[What the task asks] Keep only those lines of the records that include the string "trong".

(Collected data)
== Segment start ==
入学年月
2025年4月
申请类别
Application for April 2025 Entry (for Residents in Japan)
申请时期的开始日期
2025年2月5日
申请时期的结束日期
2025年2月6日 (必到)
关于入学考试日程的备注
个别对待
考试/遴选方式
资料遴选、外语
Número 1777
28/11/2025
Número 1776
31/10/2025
== Segment end ==
== Segment start ==
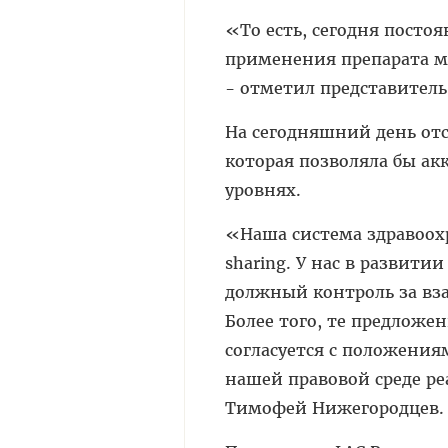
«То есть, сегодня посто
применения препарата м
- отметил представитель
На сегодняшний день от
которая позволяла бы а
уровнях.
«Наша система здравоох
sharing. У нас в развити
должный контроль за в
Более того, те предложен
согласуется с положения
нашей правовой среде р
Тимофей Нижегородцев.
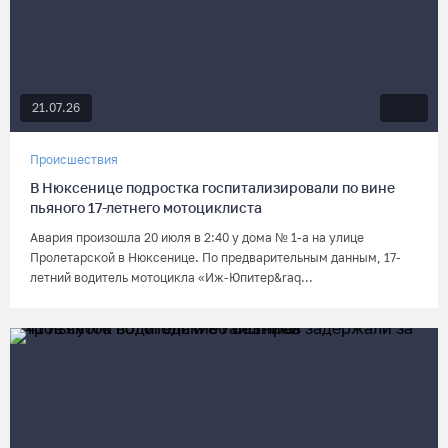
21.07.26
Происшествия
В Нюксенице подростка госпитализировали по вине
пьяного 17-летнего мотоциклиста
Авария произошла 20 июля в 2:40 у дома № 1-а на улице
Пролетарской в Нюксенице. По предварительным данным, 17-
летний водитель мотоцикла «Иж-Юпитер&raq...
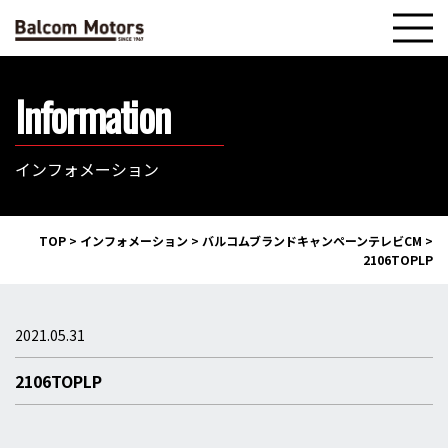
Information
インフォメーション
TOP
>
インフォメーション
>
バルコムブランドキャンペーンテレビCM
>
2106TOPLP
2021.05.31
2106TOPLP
== Segment end ==
== Segment start ==
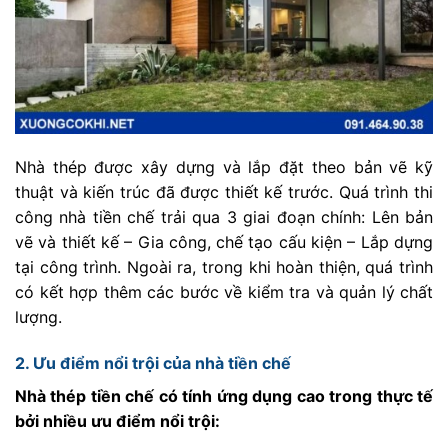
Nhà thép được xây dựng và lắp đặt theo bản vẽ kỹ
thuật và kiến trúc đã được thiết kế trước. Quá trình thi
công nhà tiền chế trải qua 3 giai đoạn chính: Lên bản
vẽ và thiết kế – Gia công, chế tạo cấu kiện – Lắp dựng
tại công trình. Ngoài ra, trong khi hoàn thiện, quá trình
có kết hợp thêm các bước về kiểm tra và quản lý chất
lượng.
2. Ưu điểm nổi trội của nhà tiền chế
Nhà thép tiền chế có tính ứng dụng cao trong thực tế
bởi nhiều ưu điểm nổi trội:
== Segment end ==
[Finished exercise]
tại công trình. Ngoài ra, trong khi hoàn thiện, quá trình
Nhà thép tiền chế có tính ứng dụng cao trong thực tế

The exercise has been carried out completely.